* **About this exercise**: The response should be an exact repetition of all the entries.

Transcribed page contents:
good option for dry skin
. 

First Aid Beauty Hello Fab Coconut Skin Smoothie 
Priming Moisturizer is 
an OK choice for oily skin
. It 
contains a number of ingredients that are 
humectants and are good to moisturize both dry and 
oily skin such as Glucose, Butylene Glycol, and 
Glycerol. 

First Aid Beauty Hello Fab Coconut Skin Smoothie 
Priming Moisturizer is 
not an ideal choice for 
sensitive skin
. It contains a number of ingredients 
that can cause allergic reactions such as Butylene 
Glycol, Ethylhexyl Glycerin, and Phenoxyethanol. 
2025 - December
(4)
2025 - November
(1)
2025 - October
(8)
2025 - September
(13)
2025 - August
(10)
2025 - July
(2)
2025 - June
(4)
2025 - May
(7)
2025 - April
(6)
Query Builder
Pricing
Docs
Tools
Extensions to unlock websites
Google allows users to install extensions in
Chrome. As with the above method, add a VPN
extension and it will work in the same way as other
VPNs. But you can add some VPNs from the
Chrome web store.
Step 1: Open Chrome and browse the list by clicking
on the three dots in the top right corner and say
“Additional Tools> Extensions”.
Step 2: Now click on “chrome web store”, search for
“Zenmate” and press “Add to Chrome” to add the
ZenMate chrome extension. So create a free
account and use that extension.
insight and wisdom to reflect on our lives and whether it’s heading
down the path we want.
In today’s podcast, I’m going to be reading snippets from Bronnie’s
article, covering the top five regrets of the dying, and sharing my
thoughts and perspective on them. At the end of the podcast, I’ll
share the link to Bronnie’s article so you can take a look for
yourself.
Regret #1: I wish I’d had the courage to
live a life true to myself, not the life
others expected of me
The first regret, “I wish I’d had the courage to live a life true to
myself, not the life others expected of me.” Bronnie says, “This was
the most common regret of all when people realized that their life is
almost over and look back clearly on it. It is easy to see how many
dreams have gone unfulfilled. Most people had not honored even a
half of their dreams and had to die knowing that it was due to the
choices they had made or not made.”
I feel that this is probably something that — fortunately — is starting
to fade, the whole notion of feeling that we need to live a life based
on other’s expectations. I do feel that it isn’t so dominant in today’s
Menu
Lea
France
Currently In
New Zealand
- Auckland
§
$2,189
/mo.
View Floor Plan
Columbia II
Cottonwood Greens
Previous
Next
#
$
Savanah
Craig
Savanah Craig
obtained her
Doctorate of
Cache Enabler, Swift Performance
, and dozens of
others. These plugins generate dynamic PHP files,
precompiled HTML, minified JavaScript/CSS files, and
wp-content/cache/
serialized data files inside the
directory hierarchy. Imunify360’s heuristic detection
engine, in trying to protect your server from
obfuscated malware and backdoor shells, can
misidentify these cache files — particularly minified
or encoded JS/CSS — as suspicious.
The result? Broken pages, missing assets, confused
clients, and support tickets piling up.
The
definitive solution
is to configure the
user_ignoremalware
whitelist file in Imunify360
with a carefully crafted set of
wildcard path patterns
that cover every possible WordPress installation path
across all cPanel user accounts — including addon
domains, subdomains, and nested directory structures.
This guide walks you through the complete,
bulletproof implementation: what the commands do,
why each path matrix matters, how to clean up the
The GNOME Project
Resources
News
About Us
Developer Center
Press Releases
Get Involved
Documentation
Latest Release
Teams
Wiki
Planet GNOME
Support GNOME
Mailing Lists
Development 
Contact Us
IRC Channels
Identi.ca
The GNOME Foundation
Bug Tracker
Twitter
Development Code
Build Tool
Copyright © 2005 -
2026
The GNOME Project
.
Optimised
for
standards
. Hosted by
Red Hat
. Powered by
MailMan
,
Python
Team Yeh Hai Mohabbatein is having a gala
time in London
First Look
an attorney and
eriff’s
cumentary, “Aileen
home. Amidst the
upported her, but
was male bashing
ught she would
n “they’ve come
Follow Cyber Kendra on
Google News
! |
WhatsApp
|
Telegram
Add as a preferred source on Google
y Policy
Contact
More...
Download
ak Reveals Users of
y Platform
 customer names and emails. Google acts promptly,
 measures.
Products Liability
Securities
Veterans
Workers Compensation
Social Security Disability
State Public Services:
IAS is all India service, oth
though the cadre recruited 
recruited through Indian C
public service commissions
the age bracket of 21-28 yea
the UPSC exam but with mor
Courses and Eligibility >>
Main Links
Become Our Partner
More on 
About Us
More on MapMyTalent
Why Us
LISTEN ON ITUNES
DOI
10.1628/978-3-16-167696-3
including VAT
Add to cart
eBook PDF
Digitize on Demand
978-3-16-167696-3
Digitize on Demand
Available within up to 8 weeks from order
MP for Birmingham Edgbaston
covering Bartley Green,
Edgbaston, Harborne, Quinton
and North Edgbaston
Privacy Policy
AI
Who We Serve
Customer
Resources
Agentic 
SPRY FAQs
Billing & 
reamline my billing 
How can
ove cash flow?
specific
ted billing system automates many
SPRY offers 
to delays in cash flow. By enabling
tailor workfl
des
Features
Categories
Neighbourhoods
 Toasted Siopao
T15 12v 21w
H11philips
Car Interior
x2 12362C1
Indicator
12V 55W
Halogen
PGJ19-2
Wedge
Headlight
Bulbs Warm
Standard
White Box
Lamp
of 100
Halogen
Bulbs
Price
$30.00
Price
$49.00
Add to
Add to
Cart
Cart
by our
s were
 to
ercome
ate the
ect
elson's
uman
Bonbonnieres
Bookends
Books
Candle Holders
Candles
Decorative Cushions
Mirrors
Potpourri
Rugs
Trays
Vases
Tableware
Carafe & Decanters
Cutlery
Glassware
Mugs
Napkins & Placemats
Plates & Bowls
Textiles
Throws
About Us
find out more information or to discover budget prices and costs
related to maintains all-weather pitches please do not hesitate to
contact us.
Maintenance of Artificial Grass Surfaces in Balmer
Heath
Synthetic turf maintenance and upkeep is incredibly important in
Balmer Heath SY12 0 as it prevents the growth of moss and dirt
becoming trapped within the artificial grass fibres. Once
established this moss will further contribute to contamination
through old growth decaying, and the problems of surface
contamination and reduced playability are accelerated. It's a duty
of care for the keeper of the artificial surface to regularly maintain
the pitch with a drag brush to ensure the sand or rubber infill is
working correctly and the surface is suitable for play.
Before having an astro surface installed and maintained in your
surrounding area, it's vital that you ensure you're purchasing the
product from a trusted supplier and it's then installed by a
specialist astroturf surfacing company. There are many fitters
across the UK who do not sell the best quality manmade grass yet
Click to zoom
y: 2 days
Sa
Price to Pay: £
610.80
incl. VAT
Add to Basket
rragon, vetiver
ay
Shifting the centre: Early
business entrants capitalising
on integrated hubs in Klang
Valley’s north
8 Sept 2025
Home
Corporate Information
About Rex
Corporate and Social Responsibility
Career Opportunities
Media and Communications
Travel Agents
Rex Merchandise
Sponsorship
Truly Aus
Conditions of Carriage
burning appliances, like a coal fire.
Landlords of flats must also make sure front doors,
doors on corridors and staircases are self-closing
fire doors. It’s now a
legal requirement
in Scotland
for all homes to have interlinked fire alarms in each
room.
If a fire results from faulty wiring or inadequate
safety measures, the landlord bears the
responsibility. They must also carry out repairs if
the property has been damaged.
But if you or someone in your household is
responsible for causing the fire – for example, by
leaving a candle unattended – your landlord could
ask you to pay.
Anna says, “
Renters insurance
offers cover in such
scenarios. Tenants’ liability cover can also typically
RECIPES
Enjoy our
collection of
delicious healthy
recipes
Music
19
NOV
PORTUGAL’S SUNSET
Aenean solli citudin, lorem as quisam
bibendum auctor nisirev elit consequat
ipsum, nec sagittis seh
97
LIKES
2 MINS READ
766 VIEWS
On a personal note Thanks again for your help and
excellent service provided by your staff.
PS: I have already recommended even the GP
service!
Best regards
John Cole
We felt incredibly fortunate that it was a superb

* **Finished task**:
good option for dry skin
. 

First Aid Beauty Hello Fab Coconut Skin Smoothie 
Priming Moisturizer is 
an OK choice for oily skin
. It 
contains a number of ingredients that are 
humectants and are good to moisturize both dry and 
oily skin such as Glucose, Butylene Glycol, and 
Glycerol. 

First Aid Beauty Hello Fab Coconut Skin Smoothie 
Priming Moisturizer is 
not an ideal choice for 
sensitive skin
. It contains a number of ingredients 
that can cause allergic reactions such as Butylene 
Glycol, Ethylhexyl Glycerin, and Phenoxyethanol. 
2025 - December
(4)
2025 - November
(1)
2025 - October
(8)
2025 - September
(13)
2025 - August
(10)
2025 - July
(2)
2025 - June
(4)
2025 - May
(7)
2025 - April
(6)
Query Builder
Pricing
Docs
Tools
Extensions to unlock websites
Google allows users to install extensions in
Chrome. As with the above method, add a VPN
extension and it will work in the same way as other
VPNs. But you can add some VPNs from the
Chrome web store.
Step 1: Open Chrome and browse the list by clicking
on the three dots in the top right corner and say
“Additional Tools> Extensions”.
Step 2: Now click on “chrome web store”, search for
“Zenmate” and press “Add to Chrome” to add the
ZenMate chrome extension. So create a free
account and use that extension.
insight and wisdom to reflect on our lives and whether it’s heading
down the path we want.
In today’s podcast, I’m going to be reading snippets from Bronnie’s
article, covering the top five regrets of the dying, and sharing my
thoughts and perspective on them. At the end of the podcast, I’ll
share the link to Bronnie’s article so you can take a look for
yourself.
Regret #1: I wish I’d had the courage to
live a life true to myself, not the life
others expected of me
The first regret, “I wish I’d had the courage to live a life true to
myself, not the life others expected of me.” Bronnie says, “This was
the most common regret of all when people realized that their life is
almost over and look back clearly on it. It is easy to see how many
dreams have gone unfulfilled. Most people had not honored even a
half of their dreams and had to die knowing that it was due to the
choices they had made or not made.”
I feel that this is probably something that — fortunately — is starting
to fade, the whole notion of feeling that we need to live a life based
on other’s expectations. I do feel that it isn’t so dominant in today’s
Menu
Lea
France
Currently In
New Zealand
- Auckland
§
$2,189
/mo.
View Floor Plan
Columbia II
Cottonwood Greens
Previous
Next
#
$
Savanah
Craig
Savanah Craig
obtained her
Doctorate of
Cache Enabler, Swift Performance
, and dozens of
others. These plugins generate dynamic PHP files,
precompiled HTML, minified JavaScript/CSS files, and
wp-content/cache/
serialized data files inside the
directory hierarchy. Imunify360’s heuristic detection
engine, in trying to protect your server from
obfuscated malware and backdoor shells, can
misidentify these cache files — particularly minified
or encoded JS/CSS — as suspicious.
The result? Broken pages, missing assets, confused
clients, and support tickets piling up.
The
definitive solution
is to configure the
user_ignoremalware
whitelist file in Imunify360
with a carefully crafted set of
wildcard path patterns
that cover every possible WordPress installation path
across all cPanel user accounts — including addon
domains, subdomains, and nested directory structures.
This guide walks you through the complete,
bulletproof implementation: what the commands do,
why each path matrix matters, how to clean up the
The GNOME Project
Resources
News
About Us
Developer Center
Press Releases
Get Involved
Documentation
Latest Release
Teams
Wiki
Planet GNOME
Support GNOME
Mailing Lists
Development 
Contact Us
IRC Channels
Identi.ca
The GNOME Foundation
Bug Tracker
Twitter
Development Code
Build Tool
Copyright © 2005 -
2026
The GNOME Project
.
Optimised
for
standards
. Hosted by
Red Hat
. Powered by
MailMan
,
Python
Team Yeh Hai Mohabbatein is having a gala
time in London
First Look
an attorney and
eriff’s
cumentary, “Aileen
home. Amidst the
upported her, but
was male bashing
ught she would
n “they’ve come
Follow Cyber Kendra on
Google News
! |
WhatsApp
|
Telegram
Add as a preferred source on Google
y Policy
Contact
More...
Download
ak Reveals Users of
y Platform
 customer names and emails. Google acts promptly,
 measures.
Products Liability
Securities
Veterans
Workers Compensation
Social Security Disability
State Public Services:
IAS is all India service, oth
though the cadre recruited 
recruited through Indian C
public service commissions
the age bracket of 21-28 yea
the UPSC exam but with mor
Courses and Eligibility >>
Main Links
Become Our Partner
More on 
About Us
More on MapMyTalent
Why Us
LISTEN ON ITUNES
DOI
10.1628/978-3-16-167696-3
including VAT
Add to cart
eBook PDF
Digitize on Demand
978-3-16-167696-3
Digitize on Demand
Available within up to 8 weeks from order
MP for Birmingham Edgbaston
covering Bartley Green,
Edgbaston, Harborne, Quinton
and North Edgbaston
Privacy Policy
AI
Who We Serve
Customer
Resources
Agentic 
SPRY FAQs
Billing & 
reamline my billing 
How can
ove cash flow?
specific
ted billing system automates many
SPRY offers 
to delays in cash flow. By enabling
tailor workfl
des
Features
Categories
Neighbourhoods
 Toasted Siopao
T15 12v 21w
H11philips
Car Interior
x2 12362C1
Indicator
12V 55W
Halogen
PGJ19-2
Wedge
Headlight
Bulbs Warm
Standard
White Box
Lamp
of 100
Halogen
Bulbs
Price
$30.00
Price
$49.00
Add to
Add to
Cart
Cart
by our
s were
 to
ercome
ate the
ect
elson's
uman
Bonbonnieres
Bookends
Books
Candle Holders
Candles
Decorative Cushions
Mirrors
Potpourri
Rugs
Trays
Vases
Tableware
Carafe & Decanters
Cutlery
Glassware
Mugs
Napkins & Placemats
Plates & Bowls
Textiles
Throws
About Us
find out more information or to discover budget prices and costs
related to maintains all-weather pitches please do not hesitate to
contact us.
Maintenance of Artificial Grass Surfaces in Balmer
Heath
Synthetic turf maintenance and upkeep is incredibly important in
Balmer Heath SY12 0 as it prevents the growth of moss and dirt
becoming trapped within the artificial grass fibres. Once
established this moss will further contribute to contamination
through old growth decaying, and the problems of surface
contamination and reduced playability are accelerated. It's a duty
of care for the keeper of the artificial surface to regularly maintain
the pitch with a drag brush to ensure the sand or rubber infill is
working correctly and the surface is suitable for play.
Before having an astro surface installed and maintained in your
surrounding area, it's vital that you ensure you're purchasing the
product from a trusted supplier and it's then installed by a
specialist astroturf surfacing company. There are many fitters
across the UK who do not sell the best quality manmade grass yet
Click to zoom
y: 2 days
Sa
Price to Pay: £
610.80
incl. VAT
Add to Basket
rragon, vetiver
ay
Shifting the centre: Early
business entrants capitalising
on integrated hubs in Klang
Valley’s north
8 Sept 2025
Home
Corporate Information
About Rex
Corporate and Social Responsibility
Career Opportunities
Media and Communications
Travel Agents
Rex Merchandise
Sponsorship
Truly Aus
Conditions of Carriage
burning appliances, like a coal fire.
Landlords of flats must also make sure front doors,
doors on corridors and staircases are self-closing
fire doors. It’s now a
legal requirement
in Scotland
for all homes to have interlinked fire alarms in each
room.
If a fire results from faulty wiring or inadequate
safety measures, the landlord bears the
responsibility. They must also carry out repairs if
the property has been damaged.
But if you or someone in your household is
responsible for causing the fire – for example, by
leaving a candle unattended – your landlord could
ask you to pay.
Anna says, “
Renters insurance
offers cover in such
scenarios. Tenants’ liability cover can also typically
RECIPES
Enjoy our
collection of
delicious healthy
recipes
Music
19
NOV
PORTUGAL’S SUNSET
Aenean solli citudin, lorem as quisam
bibendum auctor nisirev elit consequat
ipsum, nec sagittis seh
97
LIKES
2 MINS READ
766 VIEWS
On a personal note Thanks again for your help and
excellent service provided by your staff.
PS: I have already recommended even the GP
service!
Best regards
John Cole
We felt incredibly fortunate that it was a superb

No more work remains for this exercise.